[SOURCE INFORMATION Boundary: Start]

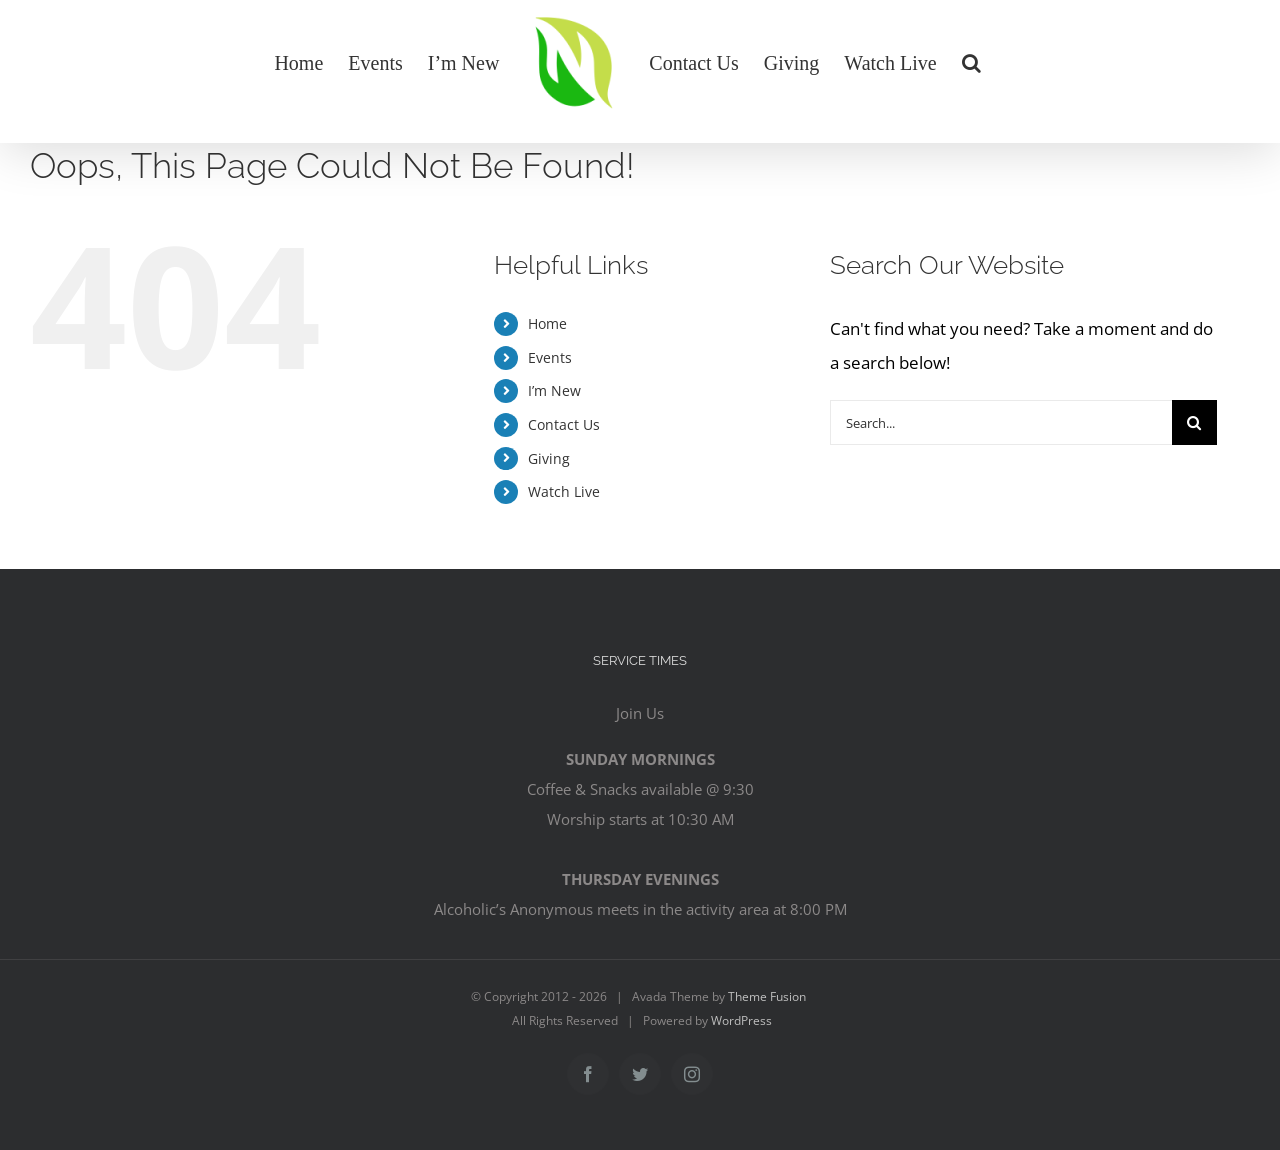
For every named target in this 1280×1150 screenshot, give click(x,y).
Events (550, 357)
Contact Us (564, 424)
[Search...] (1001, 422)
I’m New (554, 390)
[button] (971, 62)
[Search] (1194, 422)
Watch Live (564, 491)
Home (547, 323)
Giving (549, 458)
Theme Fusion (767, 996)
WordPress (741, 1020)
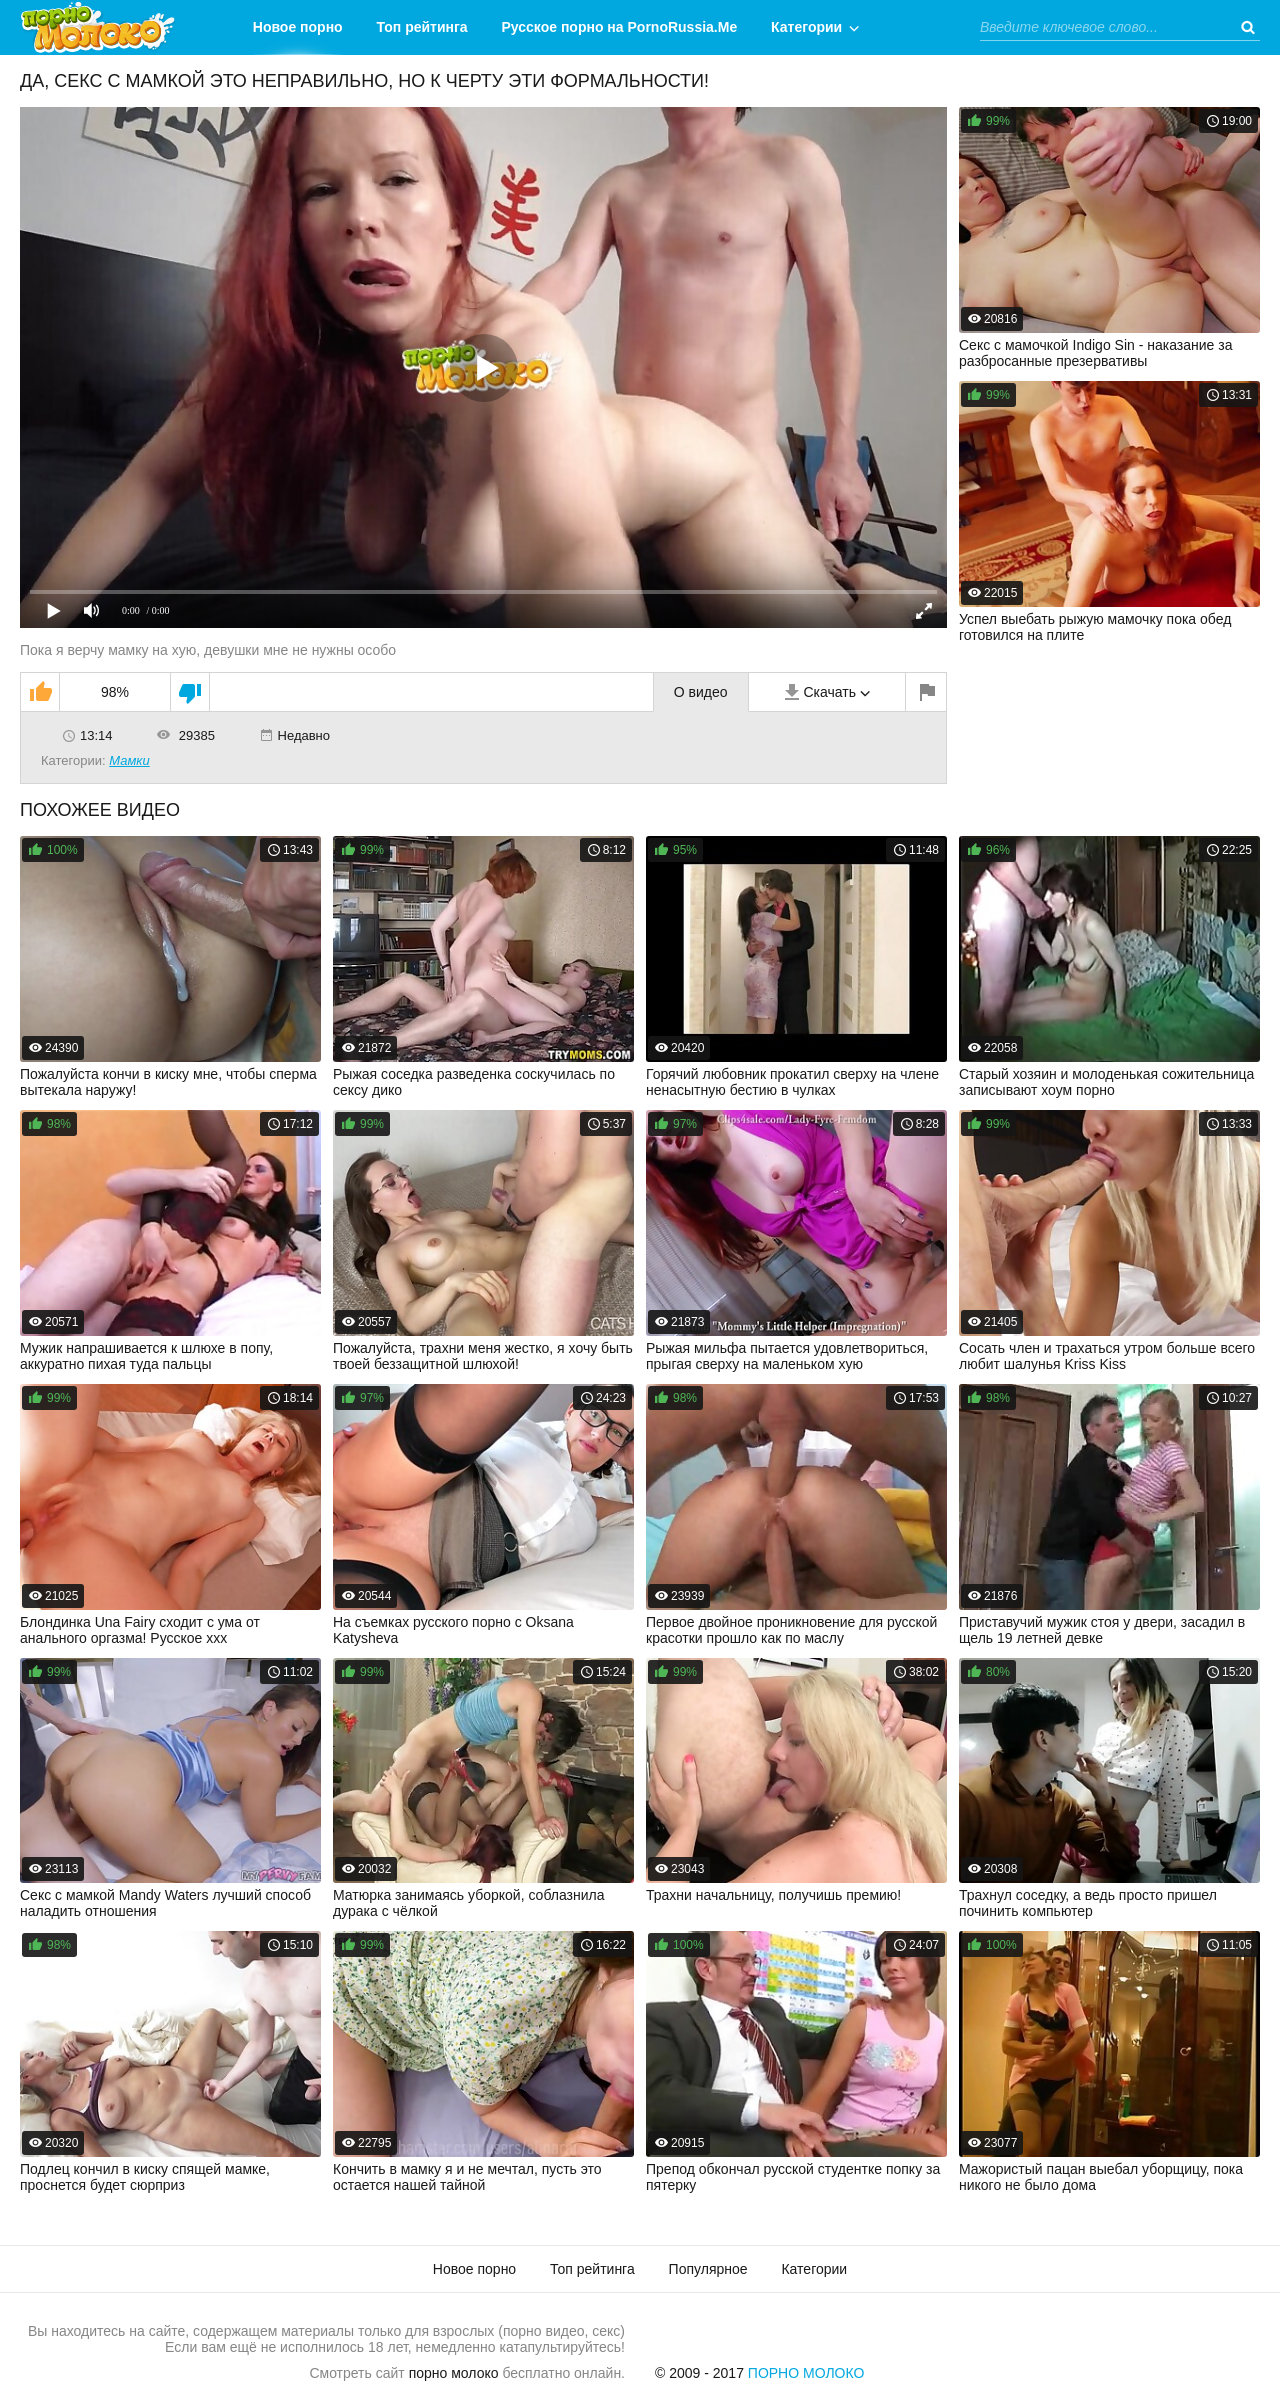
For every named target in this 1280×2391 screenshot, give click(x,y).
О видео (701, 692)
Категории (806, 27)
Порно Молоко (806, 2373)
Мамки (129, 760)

[SOURCE INFORMATION Boundary: End]
[SOURCE INFORMATION Boundary: Start]

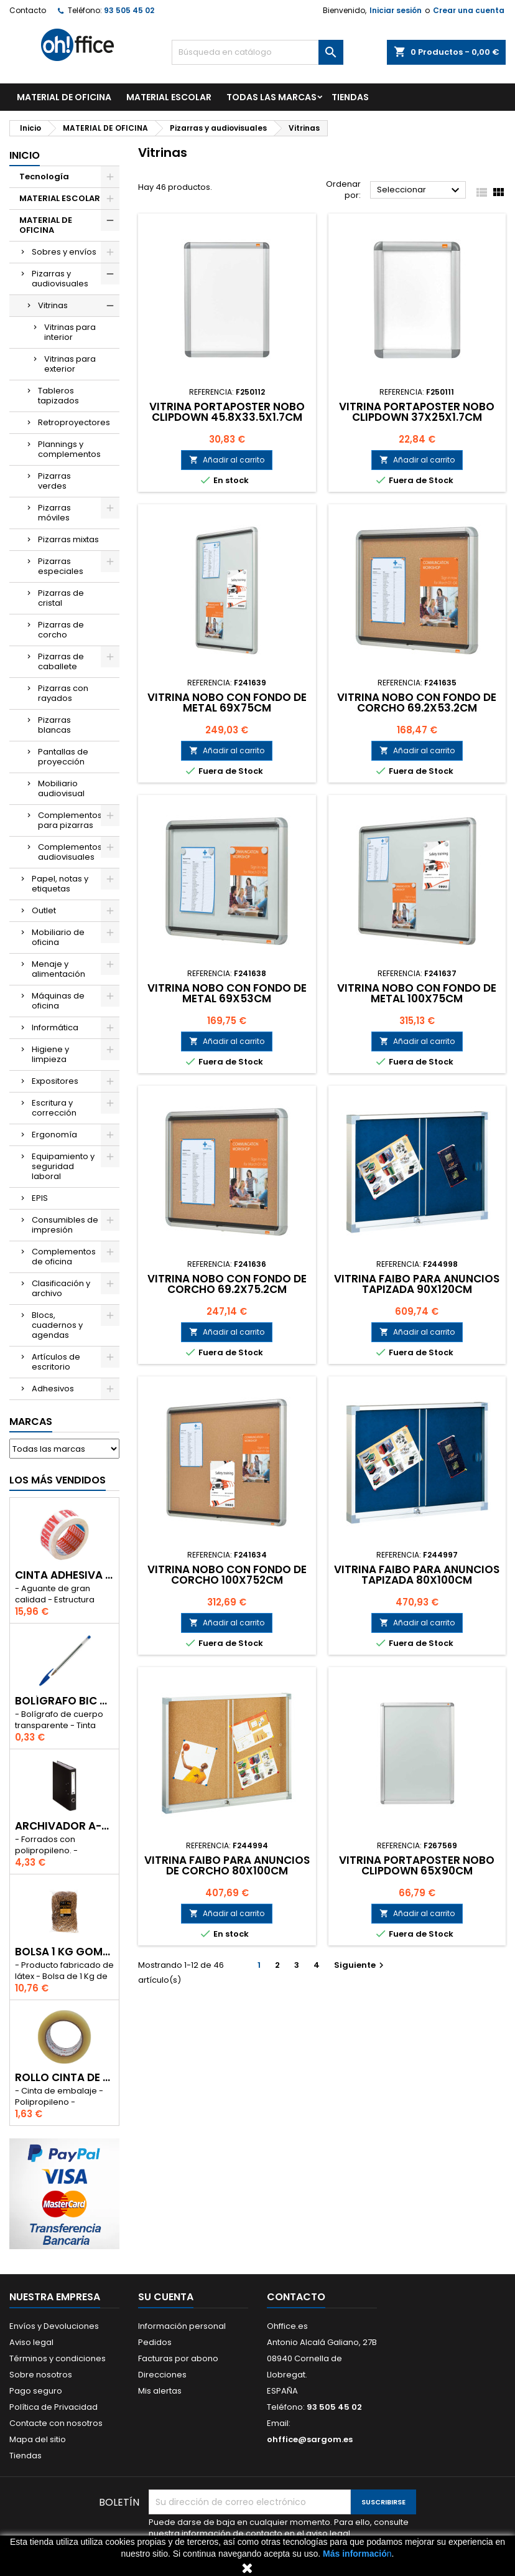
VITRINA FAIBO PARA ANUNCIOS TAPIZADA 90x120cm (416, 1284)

[SOURCE INFORMATION Boundary: End]

GOAL OF THE EXERCISE: Extract every line containing the string "give" from the data above.

EXPECTED ANSWER:
For every named target in this 1280×1150 screenshot, give click(x,y).
For every named target in this 1280×2391 screenshot, give click(x,y).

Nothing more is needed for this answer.